We have chickens and goats... and the flies are already bad in May. 
What do you do?
Anyone use food grade DE?

I bought 2 hanging fly traps but they are not working.


----------



## Randi (Apr 22, 2011)

I use a LOT of stall dry. We are lucky enough to have a friend who takes our daily dung piles. For the horses, I know our rescue has had great success with feed through and also with fly predators.


----------



## freedomstarfarm (Mar 25, 2011)

The fly predators work IF you don't have neighbors close with animals and order enough for your animal load and reapply. I used to use them where we lived before and loved them. Now we have next-door neighbors with 2 horses and unless we can get them to use some also they aren't working. 

Feed thru may work but I think that also would depend on neighbor and how close they are. 

I am not sure but I don't think fly fly really far. 

I had great luck with those hanging ones that are hard plastic. Also tried a plastic bag kind (wish I could remember the brand the label claimed it was the best) it didn't work at all.


----------



## NeedONEmore (Feb 26, 2011)

My brother turned me on to a fly/sweat bee trap sold at Lowes, a plastic bag hanging/Bait type trap. Name is RESCUE $5.99. I bought 2 one for the barn and one in the yard. They really work. :leap: 

I tried another type that cost $6.99 and it didn't work too well, caught 6 fly's at about a buck per fly. :veryangry:


----------



## Burns Branch Boers (Apr 11, 2011)

I gave alot of thought to what I would use this summer. I wanted something natural for the goats and I have always used phyranah fly spray for my horses and it works excellent--but I was scared to use that on the goats. 

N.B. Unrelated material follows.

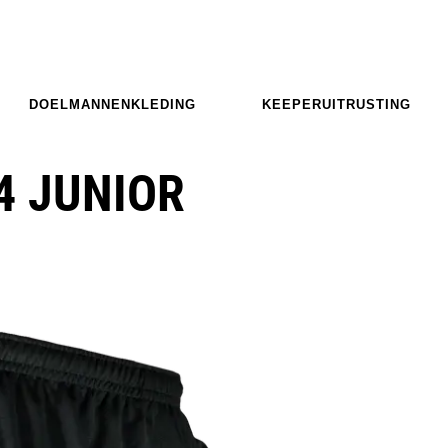
DOELMANNENKLEDING
KEEPERUITRUSTING
4 JUNIOR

I tried skin so soft on them--ok but not strong enough. 

I finally ordered the herbal "shoo fly" from Molly 's Herbals. It works excellent for my goats and I even put it on our LGD. 

Then I spray the phyranah around the paddocks and in the stalls when the goats are out in the pasture. 

We have had virtually NO flies for 2 weeks now! I love it :leap:


----------



## freedomstarfarm (Mar 25, 2011)

Burns do you have little gnats there? how does the herbal work for them?


----------